The main concrete walls in places were mostly in tact but it was obvious there was quite a lot of graffitti dotted around. And upon the first floor there is an array of rooms that used to be huge office spaces, unfortunatley most of the ceilings are now on the floor and the odd wire hangs down with bare ends but clearly power to the place was cut off many moons ago. 
Going up onto the second floor up the next set of stairs, for the most part it looked exactly like the first set with the general theme of loose handrails and the floor littered with debris. That's actually how most of the stairs ways leading to the next floor all was so I'll not mention that again.

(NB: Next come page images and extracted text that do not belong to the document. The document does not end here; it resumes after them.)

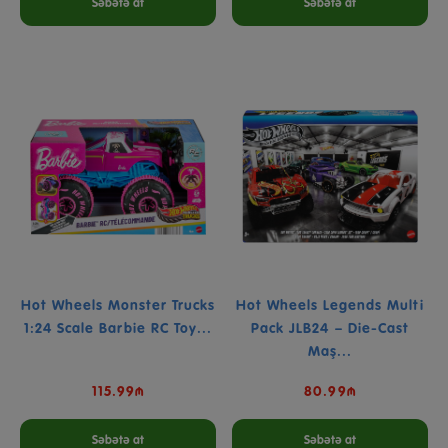
Səbətə at
Səbətə at
Hot Wheels Monster Trucks
Hot Wheels Legends Multi
1:24 Scale Barbie RC Toy...
Pack JLB24 – Die-Cast
Maş...
115.99₼
80.99₼
Səbətə at
Səbətə at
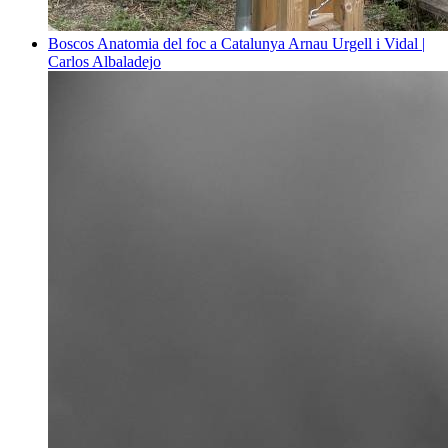
Boscos
Anatomia del foc a Catalunya
Arnau Urgell i Vidal |
Carlos Albaladejo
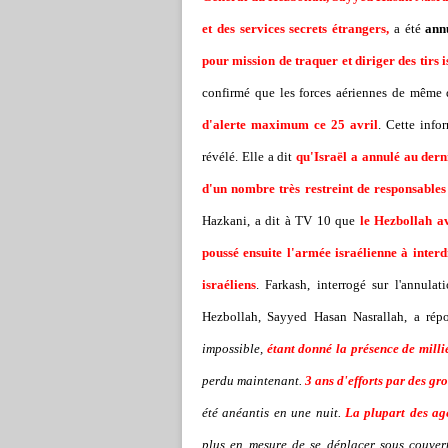
et des services secrets étrangers,
a été
ann
pour mission de traquer et diriger des tirs i
confirmé que les forces aériennes de même 
d'alerte maximum ce 25 avril
. Cette info
révélé. Elle a dit
qu'Israël a annulé au der
d'un nombre très restreint de responsables 
Hazkani, a dit à TV 10 que
le Hezbollah av
poussé ensuite l'armée israélienne à interdi
israéliens
. Farkash, interrogé sur l'annulat
Hezbollah, Sayyed Hasan Nasrallah, a ré
impossible,
étant donné la présence de milli
perdu maintenant.
3 ans d'efforts par des g
été anéantis en une nuit.
La plupart des ag
plus en mesure de se déplacer sous couvert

You tend to get the idea instead of me being a bit repetitive on that one.
So by this time darkness had really quite faded but with all windows boarded up (just a few missing and a few with some strange square cut holes here and there which seemed odd) It was torches up to high brightness while we stopped to take a quick breather and take in our vast office like surroundings.

One thing I did notice however that the theme was obviously the same on most floors and if I'm completely honest the place unfortunatley seemed more damaged and vandalised the higher up we went.
I was particularly impressed by the Fact there was a few of the old type square sinks still in tact. (After all i have fond childhood memories of them square sinks) and up on the 4th floor got quite interesting. On the way up there we saw some blue and white police tape scattered around. But searching anything on the Internet doesent reveal anything major happening here at all that I can see. So if anyone has any idea as to why that's there then please let me know because it's an odd place to see pieces of tape like that just randomly dotted about. And then onto the next floor there seemed to be quite a few corridor type walkways with small rooms off to both the left and the right. Which I'm presuming were small interview rooms or maybe even single office spaces for one person. However most did have slide signs that said Vacant/in use on them. 
This brings me to my next subject here, the lifts and lift shafts. Most of the lift doors were closed but on a higher level the lift doors were open and the shafts were exposed! Quite dangerous indeed. Also there were a few fire reels with hoses still rolled up neatly and a few fire extinguishers still surprisingly attached to the wall that hadn't fell victim to vandals over the years. 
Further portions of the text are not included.